# Construcción de la base de datos

In [7]:
import numpy as np
import pandas as pd
import pickle
import scipy.stats as stats
import matplotlib.pyplot as plt

In [8]:
fecha_ref = pd.Timestamp('2025-01-01 00:00:00').floor('d')

In [9]:
with open("../procData/muestras_ovul_horas_norm1.pkl", "rb") as f:
    muestras_ovul = pickle.load(f)

### Filtrar series con alta desviación

In [10]:
desviaciones = []

for key, datos in muestras_ovul.items():
    df = datos["serie"]
    std = df["result"].std()
    desviaciones.append((key, std))

# DataFrame para análisis
df_std = pd.DataFrame(desviaciones, columns=["serie_id", "std"])

# Umbrales usando IQR
q1 = df_std["std"].quantile(0.25)
q3 = df_std["std"].quantile(0.75)
iqr = q3 - q1
lim_sup = q3 + 1.5 * iqr

# Opción alternativa más restrictiva:
# lim_inf = df_std["std"].mean() - 2 * df_std["std"].std()
# lim_sup = df_std["std"].mean() + 2 * df_std["std"].std()

# Filtrar series dentro del rango
series_filtradas_std = df_std[(df_std["std"] <= lim_sup)]["serie_id"].tolist()

In [11]:
# Dataset limpio: solo series con desviación típica aceptable
muestras_ovul_filtrado = {}

for serie_id in series_filtradas_std:
    if serie_id in muestras_ovul:
        muestras_ovul_filtrado[serie_id] = muestras_ovul[serie_id]


print(f"Total original de series: {len(muestras_ovul)}")
print(f"Total después del filtrado por desviación típica: {len(muestras_ovul_filtrado)}")

Total original de series: 59
Total después del filtrado por desviación típica: 58


### Series con medias de los intervalos máximos

In [23]:
intervalo_dias = [-3, 4]  # Incluye ambos extremos, 8 días
intervalo_horas_max = [21, 3] 
intervalo_horas_min = [7, 15]  

num_dias = intervalo_dias[1] - intervalo_dias[0] + 1  # De -3 a 4 = 8 días

In [24]:
muestras_max = {}

for serie_id, datos in muestras_ovul_filtrado.items():
    df = datos["serie"].copy()

    df["dias_rel"] = (df["resultTimestamp"] - fecha_ref) / pd.Timedelta(days=1)
    df["hora"] = df["resultTimestamp"].dt.hour
    df["fecha"] = df["resultTimestamp"].dt.date

    # Filtro intervalo horario (considera cruce de medianoche)
    if intervalo_horas_max[0] > intervalo_horas_max[1]:
        filtro_max = (df["hora"] >= intervalo_horas_max[0]) | (df["hora"] <= intervalo_horas_max[1])
    else:
        filtro_max = (df["hora"] >= intervalo_horas_max[0]) & (df["hora"] <= intervalo_horas_max[1])
    df_filtrado_max = df[filtro_max].copy()

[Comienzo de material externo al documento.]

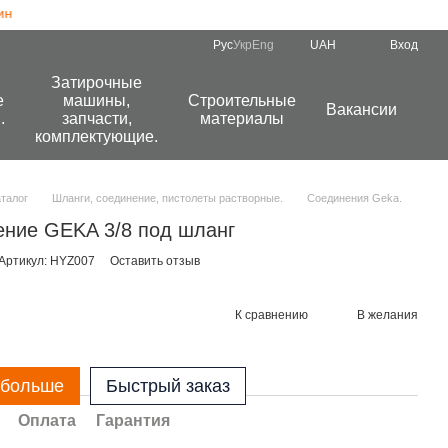
Рус
Укр
Eng
UAH
Вход
Затирочные
е
машины,
Строительные
Вакансии
.
запчасти,
материалы
комплектующие.
аталог
Шланги, соединение, пистолеты растворные.
Соединения Geka.
ние GEKA 3/8 под шланг
Артикул: HYZ007
Оставить отзыв
К сравнению
В желания
 больше
Быстрый заказ
Оплата
Гарантия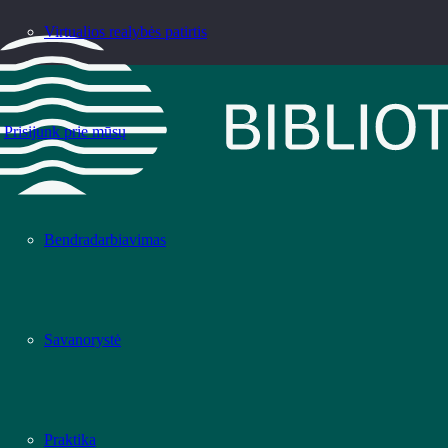
Virtualios realybės patirtis
Prisijunk prie mūsų
Bendradarbiavimas
Savanorystė
Praktika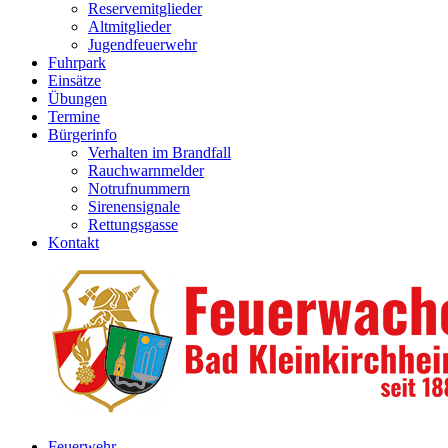
Reservemitglieder
Altmitglieder
Jugendfeuerwehr
Fuhrpark
Einsätze
Übungen
Termine
Bürgerinfo
Verhalten im Brandfall
Rauchwarnmelder
Notrufnummern
Sirenensignale
Rettungsgasse
Kontakt
Feuerwehr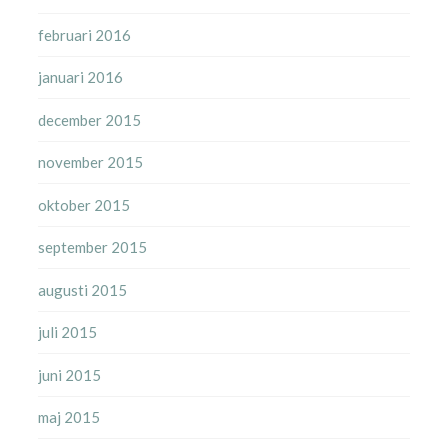
februari 2016
januari 2016
december 2015
november 2015
oktober 2015
september 2015
augusti 2015
juli 2015
juni 2015
maj 2015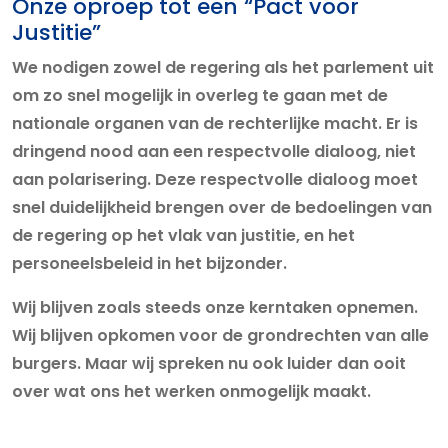
Onze oproep tot een “Pact voor
Justitie”
We nodigen zowel de regering als het parlement uit
om zo snel mogelijk in overleg te gaan met de
nationale organen van de rechterlijke macht. Er is
dringend nood aan een respectvolle dialoog, niet
aan polarisering. Deze respectvolle dialoog moet
snel duidelijkheid brengen over de bedoelingen van
de regering op het vlak van justitie, en het
personeelsbeleid in het bijzonder.
Wij blijven zoals steeds onze kerntaken opnemen.
Wij blijven opkomen voor de grondrechten van alle
burgers. Maar wij spreken nu ook luider dan ooit
over wat ons het werken onmogelijk maakt.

    # Ajuste para horas después de medianoche (asignar al día anterior)
    df_filtrado_max.loc[df_filtrado_max["hora"] <= intervalo_horas_max[0], "dias_rel"] -= 1

    df_filtrado_max["dia_entero"] = np.floor(df_filtrado_max["dias_rel"]).astype(int) + 1

    medias_intervalo = df_filtrado_max.groupby("dia_entero")["result"].mean()

    medias_intervalo = medias_intervalo.reindex(range(intervalo_dias[0], intervalo_dias[1] + 1))

    muestras_max[serie_id] = medias_intervalo.reset_index(drop=True)

In [25]:
print(len(muestras_max))

longitudes = [len(datos) for datos in muestras_max.values()]
all(l == num_dias for l in longitudes)

58


True

In [26]:
X_max = []

for serie_id, datos in muestras_max.items():
    valores = datos.values
    X_max.append(valores)


columnas = [f"t_{i}" for i in range(0, num_dias)] 

df_series_max = pd.DataFrame(X_max, columns=columnas)

In [30]:
muestras_min = {}

for serie_id, datos in muestras_ovul_filtrado.items():
    df = datos["serie"].copy()

    df["dias_rel"] = (df["resultTimestamp"] - fecha_ref) / pd.Timedelta(days=1)
    df["hora"] = df["resultTimestamp"].dt.hour
    df["fecha"] = df["resultTimestamp"].dt.date

    # Filtro intervalo horario (considera cruce de medianoche)
    if intervalo_horas_min[0] > intervalo_horas_min[1]:
        filtro_min = (df["hora"] >= intervalo_horas_min[0]) | (df["hora"] <= intervalo_horas_min[1])
    else:
        filtro_min = (df["hora"] >= intervalo_horas_min[0]) & (df["hora"] <= intervalo_horas_min[1])
    df_filtrado_min = df[filtro_min].copy()

    # Ajuste para horas después de medianoche (asignar al día anterior)
    #df_filtrado_min.loc[df_filtrado_min["hora"] <= intervalo_horas_max[0], "dias_rel"] -= 1 # En este caso no hace nada

    df_filtrado_min["dia_entero"] = np.floor(df_filtrado_min["dias_rel"]).astype(int)

    medias_intervalo = df_filtrado_min.groupby("dia_entero")["result"].mean()

    medias_intervalo = medias_intervalo.reindex(range(intervalo_dias[0], intervalo_dias[1] + 1))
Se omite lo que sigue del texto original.